Dataset excerpts:

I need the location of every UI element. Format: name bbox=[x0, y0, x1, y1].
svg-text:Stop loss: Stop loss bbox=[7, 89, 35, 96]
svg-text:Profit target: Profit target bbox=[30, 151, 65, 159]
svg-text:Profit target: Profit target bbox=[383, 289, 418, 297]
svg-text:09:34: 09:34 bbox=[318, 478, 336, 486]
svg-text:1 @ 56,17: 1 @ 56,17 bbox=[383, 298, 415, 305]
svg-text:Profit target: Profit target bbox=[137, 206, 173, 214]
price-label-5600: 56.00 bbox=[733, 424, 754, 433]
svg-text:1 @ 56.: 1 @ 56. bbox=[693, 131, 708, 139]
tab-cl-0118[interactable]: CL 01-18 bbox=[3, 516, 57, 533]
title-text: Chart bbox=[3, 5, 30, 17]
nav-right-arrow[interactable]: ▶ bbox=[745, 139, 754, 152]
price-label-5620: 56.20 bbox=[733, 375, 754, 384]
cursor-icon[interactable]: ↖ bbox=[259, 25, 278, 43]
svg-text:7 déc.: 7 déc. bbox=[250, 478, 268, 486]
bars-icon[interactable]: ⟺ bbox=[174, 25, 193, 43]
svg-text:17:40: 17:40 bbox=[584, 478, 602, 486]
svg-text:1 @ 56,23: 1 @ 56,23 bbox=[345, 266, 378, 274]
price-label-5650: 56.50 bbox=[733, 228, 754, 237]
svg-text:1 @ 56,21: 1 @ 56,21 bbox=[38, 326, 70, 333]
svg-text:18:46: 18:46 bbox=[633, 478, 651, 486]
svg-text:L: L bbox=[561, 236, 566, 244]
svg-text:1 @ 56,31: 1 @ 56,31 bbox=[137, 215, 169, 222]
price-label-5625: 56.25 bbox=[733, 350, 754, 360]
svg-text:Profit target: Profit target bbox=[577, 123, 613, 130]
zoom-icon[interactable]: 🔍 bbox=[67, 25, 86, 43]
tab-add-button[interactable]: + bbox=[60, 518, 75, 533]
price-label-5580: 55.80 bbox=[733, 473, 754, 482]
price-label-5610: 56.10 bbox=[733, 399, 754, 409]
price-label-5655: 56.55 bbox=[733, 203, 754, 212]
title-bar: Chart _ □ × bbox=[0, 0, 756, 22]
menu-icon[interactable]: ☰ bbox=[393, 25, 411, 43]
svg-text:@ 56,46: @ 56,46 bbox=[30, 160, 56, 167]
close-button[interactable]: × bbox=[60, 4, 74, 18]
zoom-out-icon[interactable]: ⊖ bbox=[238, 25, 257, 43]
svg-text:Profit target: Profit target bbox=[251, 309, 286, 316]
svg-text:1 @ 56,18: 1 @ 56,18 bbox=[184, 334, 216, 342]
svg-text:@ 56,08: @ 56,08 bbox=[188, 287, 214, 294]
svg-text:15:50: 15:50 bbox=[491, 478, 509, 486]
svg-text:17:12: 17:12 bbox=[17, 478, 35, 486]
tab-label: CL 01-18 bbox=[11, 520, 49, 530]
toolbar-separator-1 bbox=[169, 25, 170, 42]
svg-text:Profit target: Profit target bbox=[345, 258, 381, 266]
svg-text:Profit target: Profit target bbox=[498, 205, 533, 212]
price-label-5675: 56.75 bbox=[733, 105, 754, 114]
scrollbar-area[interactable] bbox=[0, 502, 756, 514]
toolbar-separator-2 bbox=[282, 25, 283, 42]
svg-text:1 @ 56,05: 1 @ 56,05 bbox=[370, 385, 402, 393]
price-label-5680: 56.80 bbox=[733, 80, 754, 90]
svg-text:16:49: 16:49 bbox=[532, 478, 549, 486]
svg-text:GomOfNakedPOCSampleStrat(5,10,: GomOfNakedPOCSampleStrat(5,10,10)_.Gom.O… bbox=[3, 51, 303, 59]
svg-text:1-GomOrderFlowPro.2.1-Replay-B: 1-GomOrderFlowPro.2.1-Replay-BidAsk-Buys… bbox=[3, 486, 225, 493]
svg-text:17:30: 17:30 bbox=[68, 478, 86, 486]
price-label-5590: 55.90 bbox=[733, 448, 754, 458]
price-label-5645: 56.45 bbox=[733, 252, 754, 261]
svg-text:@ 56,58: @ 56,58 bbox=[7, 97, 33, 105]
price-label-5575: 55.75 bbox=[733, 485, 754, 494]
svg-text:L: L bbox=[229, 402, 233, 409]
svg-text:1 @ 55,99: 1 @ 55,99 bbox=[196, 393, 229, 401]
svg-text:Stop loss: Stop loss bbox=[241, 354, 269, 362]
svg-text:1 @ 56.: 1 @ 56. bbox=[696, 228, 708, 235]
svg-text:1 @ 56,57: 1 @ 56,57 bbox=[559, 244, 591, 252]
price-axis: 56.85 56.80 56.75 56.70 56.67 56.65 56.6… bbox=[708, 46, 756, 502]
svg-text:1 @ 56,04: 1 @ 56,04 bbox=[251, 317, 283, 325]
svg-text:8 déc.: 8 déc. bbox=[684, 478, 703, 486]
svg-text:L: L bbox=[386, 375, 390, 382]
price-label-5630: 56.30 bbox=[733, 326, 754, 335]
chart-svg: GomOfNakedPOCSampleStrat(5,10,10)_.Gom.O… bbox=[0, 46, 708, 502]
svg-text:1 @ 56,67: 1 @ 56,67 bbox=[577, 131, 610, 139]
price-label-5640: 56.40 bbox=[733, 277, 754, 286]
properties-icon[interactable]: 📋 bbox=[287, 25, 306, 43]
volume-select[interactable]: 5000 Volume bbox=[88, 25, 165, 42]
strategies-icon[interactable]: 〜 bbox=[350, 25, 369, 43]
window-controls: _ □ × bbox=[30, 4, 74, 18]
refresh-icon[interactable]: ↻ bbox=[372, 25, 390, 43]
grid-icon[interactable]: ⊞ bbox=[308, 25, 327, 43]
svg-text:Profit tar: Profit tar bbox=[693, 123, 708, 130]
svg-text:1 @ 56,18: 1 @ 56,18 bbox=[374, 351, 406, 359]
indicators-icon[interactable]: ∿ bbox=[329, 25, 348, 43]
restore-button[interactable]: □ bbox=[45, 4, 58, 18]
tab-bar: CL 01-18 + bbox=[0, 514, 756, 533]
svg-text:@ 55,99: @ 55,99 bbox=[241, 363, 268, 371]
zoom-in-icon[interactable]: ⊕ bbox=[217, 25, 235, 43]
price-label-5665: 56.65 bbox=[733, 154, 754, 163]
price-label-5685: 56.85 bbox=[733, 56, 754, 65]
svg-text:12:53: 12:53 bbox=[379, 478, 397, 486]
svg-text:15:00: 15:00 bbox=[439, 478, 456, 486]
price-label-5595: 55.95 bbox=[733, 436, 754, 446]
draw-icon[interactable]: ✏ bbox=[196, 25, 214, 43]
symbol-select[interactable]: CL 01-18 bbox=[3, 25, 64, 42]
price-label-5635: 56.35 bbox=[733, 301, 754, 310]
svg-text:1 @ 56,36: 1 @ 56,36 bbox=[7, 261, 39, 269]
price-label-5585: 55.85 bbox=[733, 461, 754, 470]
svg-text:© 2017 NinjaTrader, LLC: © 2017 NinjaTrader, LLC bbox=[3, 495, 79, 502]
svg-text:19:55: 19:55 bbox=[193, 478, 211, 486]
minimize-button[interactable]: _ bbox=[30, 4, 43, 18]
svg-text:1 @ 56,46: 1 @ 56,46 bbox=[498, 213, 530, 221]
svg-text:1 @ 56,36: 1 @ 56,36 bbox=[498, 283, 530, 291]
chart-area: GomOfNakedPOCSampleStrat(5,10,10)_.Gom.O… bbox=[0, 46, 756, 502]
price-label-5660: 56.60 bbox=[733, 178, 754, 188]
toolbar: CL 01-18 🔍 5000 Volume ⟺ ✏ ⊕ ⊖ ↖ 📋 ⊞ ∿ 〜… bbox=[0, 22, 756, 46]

---

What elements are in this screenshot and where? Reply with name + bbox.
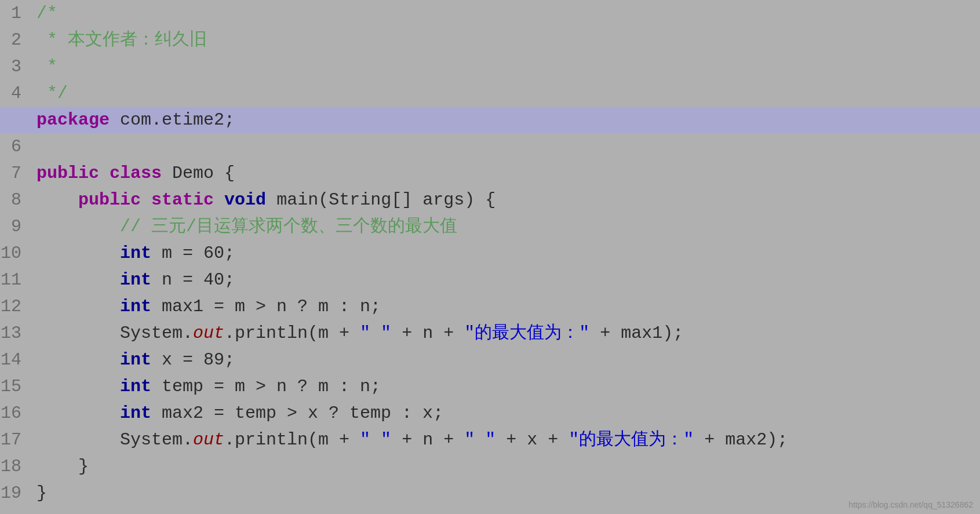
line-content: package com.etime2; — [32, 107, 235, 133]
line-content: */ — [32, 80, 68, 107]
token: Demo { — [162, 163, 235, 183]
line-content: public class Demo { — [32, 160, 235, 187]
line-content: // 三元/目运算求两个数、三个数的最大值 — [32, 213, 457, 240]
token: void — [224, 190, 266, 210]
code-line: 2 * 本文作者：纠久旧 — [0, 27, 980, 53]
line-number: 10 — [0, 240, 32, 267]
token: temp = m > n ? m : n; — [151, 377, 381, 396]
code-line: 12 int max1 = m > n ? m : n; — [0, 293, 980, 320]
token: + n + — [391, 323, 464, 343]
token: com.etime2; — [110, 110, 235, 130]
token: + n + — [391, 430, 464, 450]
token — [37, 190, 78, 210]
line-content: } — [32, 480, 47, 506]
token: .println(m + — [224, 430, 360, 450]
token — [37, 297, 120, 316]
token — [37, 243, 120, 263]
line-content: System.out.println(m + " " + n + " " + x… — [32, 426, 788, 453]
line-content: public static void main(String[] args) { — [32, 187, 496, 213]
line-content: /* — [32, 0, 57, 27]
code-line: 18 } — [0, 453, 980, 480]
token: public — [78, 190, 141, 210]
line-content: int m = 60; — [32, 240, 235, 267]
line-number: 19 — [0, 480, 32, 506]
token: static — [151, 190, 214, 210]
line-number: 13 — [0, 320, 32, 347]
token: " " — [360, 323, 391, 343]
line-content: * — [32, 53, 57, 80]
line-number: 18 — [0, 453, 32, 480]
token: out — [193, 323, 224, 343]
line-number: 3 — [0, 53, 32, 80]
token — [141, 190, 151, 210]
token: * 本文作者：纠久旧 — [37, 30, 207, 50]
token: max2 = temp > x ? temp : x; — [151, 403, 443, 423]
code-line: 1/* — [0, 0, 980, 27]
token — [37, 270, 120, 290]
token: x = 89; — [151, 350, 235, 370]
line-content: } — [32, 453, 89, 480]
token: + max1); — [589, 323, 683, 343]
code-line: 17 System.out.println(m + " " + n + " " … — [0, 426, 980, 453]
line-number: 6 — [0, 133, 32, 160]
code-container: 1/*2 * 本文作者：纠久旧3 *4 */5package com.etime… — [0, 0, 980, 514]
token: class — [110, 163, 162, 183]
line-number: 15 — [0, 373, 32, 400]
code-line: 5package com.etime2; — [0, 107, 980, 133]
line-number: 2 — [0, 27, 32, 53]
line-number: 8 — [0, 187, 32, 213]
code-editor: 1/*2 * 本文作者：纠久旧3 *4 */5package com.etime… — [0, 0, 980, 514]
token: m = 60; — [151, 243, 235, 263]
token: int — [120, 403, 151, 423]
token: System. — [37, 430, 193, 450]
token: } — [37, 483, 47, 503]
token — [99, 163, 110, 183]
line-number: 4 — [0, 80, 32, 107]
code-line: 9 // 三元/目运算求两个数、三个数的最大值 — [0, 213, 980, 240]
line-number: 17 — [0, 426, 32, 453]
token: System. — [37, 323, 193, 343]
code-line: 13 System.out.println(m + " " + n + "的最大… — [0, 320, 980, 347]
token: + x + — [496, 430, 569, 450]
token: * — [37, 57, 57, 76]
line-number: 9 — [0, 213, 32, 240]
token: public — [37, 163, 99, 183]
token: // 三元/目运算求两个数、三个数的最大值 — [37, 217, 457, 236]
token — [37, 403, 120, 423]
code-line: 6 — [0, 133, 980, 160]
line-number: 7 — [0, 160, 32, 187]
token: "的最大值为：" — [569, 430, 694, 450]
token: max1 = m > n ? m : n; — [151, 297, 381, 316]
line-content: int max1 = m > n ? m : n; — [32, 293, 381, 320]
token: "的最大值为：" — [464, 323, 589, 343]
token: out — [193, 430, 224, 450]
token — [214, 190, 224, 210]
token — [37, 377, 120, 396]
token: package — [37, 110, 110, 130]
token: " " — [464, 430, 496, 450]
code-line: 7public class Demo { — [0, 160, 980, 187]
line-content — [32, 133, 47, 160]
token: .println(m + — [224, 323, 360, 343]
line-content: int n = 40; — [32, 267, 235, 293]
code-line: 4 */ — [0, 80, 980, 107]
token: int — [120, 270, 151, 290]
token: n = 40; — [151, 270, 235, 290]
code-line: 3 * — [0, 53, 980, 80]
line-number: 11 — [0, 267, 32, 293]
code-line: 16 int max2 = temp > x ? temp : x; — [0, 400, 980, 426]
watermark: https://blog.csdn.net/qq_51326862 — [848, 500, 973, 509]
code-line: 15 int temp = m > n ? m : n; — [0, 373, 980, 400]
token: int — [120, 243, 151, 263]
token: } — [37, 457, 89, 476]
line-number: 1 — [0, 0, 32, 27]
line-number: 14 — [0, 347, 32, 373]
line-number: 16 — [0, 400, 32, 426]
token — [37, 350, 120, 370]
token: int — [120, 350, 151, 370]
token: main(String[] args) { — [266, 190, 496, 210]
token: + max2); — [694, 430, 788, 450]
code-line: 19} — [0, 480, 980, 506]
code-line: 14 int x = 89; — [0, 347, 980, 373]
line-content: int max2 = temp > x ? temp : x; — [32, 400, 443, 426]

* * *

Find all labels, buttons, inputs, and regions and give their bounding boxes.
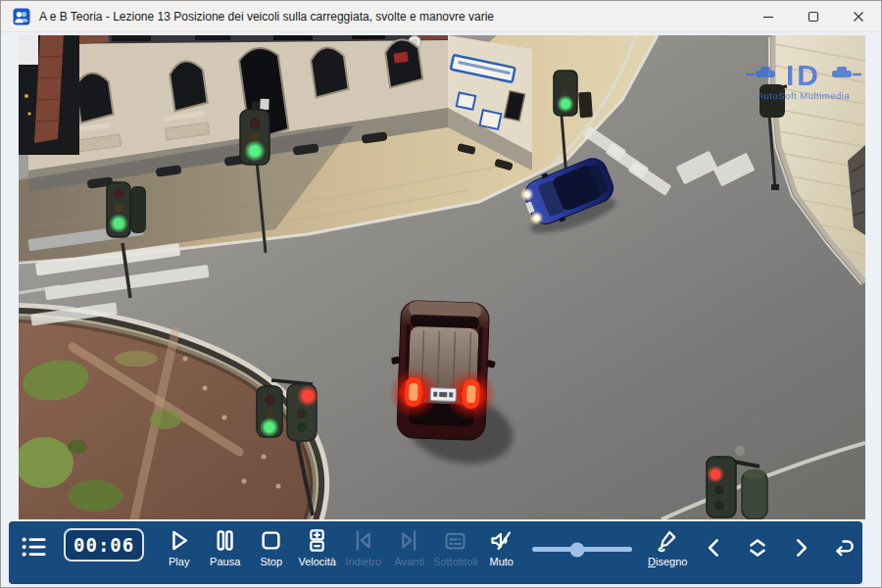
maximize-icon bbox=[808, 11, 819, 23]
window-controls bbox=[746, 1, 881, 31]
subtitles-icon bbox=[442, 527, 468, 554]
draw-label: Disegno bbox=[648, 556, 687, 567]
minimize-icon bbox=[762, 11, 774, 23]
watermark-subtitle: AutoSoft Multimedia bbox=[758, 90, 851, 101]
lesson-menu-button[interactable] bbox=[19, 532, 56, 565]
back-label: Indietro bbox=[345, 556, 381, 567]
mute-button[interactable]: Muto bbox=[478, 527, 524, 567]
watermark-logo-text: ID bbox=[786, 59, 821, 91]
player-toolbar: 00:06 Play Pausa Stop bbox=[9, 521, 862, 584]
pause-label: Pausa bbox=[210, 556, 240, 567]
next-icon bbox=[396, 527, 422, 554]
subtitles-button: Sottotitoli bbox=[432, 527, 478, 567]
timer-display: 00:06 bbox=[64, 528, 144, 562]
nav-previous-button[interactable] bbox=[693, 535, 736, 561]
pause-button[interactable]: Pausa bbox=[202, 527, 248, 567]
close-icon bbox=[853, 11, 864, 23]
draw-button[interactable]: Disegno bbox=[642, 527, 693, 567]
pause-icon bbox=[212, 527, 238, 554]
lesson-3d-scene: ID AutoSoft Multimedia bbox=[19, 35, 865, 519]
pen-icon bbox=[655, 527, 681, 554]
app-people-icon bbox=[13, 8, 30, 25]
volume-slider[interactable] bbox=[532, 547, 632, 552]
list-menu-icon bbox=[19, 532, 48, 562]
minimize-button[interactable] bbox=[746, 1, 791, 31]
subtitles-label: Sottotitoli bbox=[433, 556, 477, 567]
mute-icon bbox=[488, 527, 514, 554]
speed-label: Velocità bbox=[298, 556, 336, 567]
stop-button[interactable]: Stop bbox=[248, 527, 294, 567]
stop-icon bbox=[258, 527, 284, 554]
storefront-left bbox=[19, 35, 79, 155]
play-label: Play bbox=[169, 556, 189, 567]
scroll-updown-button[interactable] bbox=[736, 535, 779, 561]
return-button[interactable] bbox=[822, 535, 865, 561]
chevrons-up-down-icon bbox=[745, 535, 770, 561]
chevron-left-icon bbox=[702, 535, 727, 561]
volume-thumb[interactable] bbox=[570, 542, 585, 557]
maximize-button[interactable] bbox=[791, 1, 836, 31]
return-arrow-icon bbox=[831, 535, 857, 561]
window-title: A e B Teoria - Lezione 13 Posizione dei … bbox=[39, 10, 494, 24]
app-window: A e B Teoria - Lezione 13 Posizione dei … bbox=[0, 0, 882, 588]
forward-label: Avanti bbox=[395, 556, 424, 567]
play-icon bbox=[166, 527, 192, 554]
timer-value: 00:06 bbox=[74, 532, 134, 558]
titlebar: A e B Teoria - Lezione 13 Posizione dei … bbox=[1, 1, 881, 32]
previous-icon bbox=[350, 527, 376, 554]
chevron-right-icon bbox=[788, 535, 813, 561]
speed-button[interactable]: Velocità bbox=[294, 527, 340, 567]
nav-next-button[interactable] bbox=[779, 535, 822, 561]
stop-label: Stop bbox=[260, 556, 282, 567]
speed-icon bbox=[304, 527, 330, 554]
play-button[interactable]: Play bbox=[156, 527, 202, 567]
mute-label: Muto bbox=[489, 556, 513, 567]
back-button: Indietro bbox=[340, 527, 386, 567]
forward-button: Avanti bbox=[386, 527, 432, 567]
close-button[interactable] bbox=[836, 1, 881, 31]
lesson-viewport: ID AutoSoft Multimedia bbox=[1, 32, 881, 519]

Problem to work on: Wherever the word "Muto" turns up in a line of the listing, that line counts; report the total as a lone number.

Exercise output: 2